Right. So much for my overly confident belief that my immune system was hearty enough to deflect the sniveling cold that had affected many of the people around me in recent weeks. After convincing myself that the craptastic feeling that settled in early last week was due to some combination of four hours of sleep on Saturday night/Sunday morning (for the record: not enough, though I have good reasons not to complain too forcefully), crazy overwork, and a Sisyphysian (J, please correct spelling/usage here) To Do list, I had to admit by Wednesday morning that it was, in fact, a well-established cold.
So I haven't been my best self for about a week now, pressing the heels of my hands into my eyes in a largely futile attempt to get my sinuses to calm down, trying to cough and blow my nose and sniffle and hack in as dainty a manner as possible (which is to say, not very), watching as clouds of tissue balls fluff and expand to fill my wastebaskets. I can't remember the last run I took, which makes me edgy and puts me out of sorts. (Must, must, must go tomorrow, all else be damned.)
The most disappointment aspect of illness for me, I think, is my inability to see it as a forced vacation or a reasonable excuse to sleep for countless hours on end, and then to rise only to clear the Kleenex carpet from the side of my bed and refill my water glass or tea mug.
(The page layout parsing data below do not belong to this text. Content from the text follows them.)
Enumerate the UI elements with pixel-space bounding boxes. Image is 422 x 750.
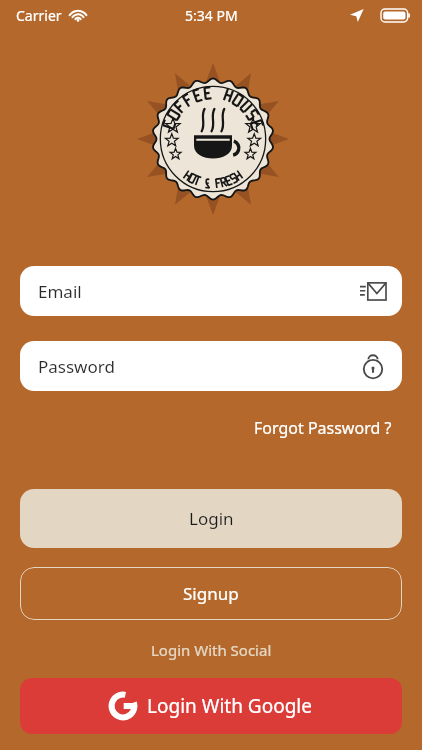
staticText: Login With Social	[151, 640, 272, 660]
staticText: Carrier	[16, 6, 62, 25]
button[interactable]: Login With Google	[20, 678, 402, 734]
staticText: Login With Google	[147, 693, 312, 719]
button[interactable]: Email	[20, 266, 402, 316]
staticText: Login	[189, 507, 234, 530]
staticText: Forgot Password ?	[254, 417, 392, 439]
other: Email	[360, 280, 386, 302]
button[interactable]: Forgot Password ?	[222, 414, 392, 442]
staticText: Signup	[183, 582, 239, 605]
staticText: Email	[38, 280, 82, 303]
staticText: Password	[38, 355, 115, 378]
other: Show password	[362, 354, 384, 378]
button[interactable]: Signup	[20, 567, 402, 620]
button[interactable]: Password	[20, 341, 402, 391]
staticText: 5:34 PM	[185, 6, 238, 25]
button[interactable]: Login	[20, 489, 402, 548]
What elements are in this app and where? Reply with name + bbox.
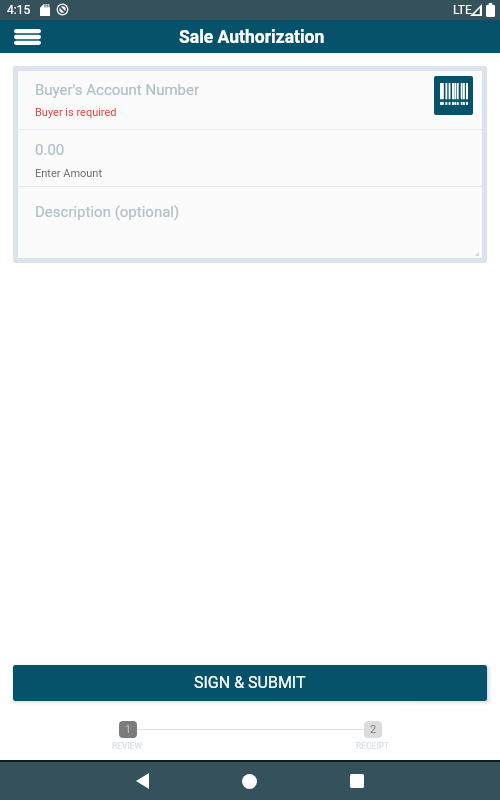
staticText: Buyer is required bbox=[35, 106, 117, 119]
staticText: 4:15 bbox=[7, 3, 31, 17]
staticText: 0.00 bbox=[35, 141, 65, 159]
staticText: 2 bbox=[370, 723, 377, 736]
staticText: Sale Authorization bbox=[179, 27, 325, 48]
staticText: LTE bbox=[453, 3, 472, 17]
button[interactable]: SIGN & SUBMIT bbox=[13, 665, 487, 701]
staticText: 1 bbox=[125, 723, 132, 736]
button[interactable]: 0.00 bbox=[18, 130, 482, 186]
staticText: Buyer's Account Number bbox=[35, 81, 200, 99]
button[interactable]: Open navigation menu bbox=[10, 20, 44, 53]
button[interactable]: 1 bbox=[100, 721, 155, 751]
button[interactable]: Buyer's Account Number bbox=[18, 71, 482, 129]
staticText: RECEIPT bbox=[356, 741, 390, 751]
button[interactable]: 2 bbox=[345, 721, 400, 751]
button[interactable]: Description (optional) bbox=[18, 187, 482, 258]
button[interactable]: Back bbox=[122, 762, 163, 800]
button[interactable]: Home bbox=[229, 762, 270, 800]
staticText: REVIEW bbox=[112, 741, 143, 751]
staticText: Description (optional) bbox=[35, 203, 180, 221]
staticText: SIGN & SUBMIT bbox=[194, 673, 306, 692]
button[interactable]: Recent apps bbox=[336, 762, 377, 800]
button[interactable]: Scan barcode bbox=[434, 76, 473, 115]
staticText: Enter Amount bbox=[35, 167, 103, 180]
All of that would be nice, but no: when I get sick, I get impatient, itchy with thoughts of all the things I'd like to (or need to) be doing but can't. Knocking furiously on wood, let me never find myself faced with any sort of actually debilitating illness; I would go well and fully loops.
I woke this morning able to breathe through both nostrils (another annoyance of colds: the forced decline into mouth breathing) and no desire to toss back another dose of Alka-Seltzer Cough and Cold (purchased last year, I believe, when the pharmacy at Walgreens was closed and anything with pseudoephedrine was thus unavailable). These are good signs, leading me to believe that tomorrow might even be 95% tissue-free and that I might soon be able to conjure up a post on something more interesting than the status of my nasal passage blockage. Onwards!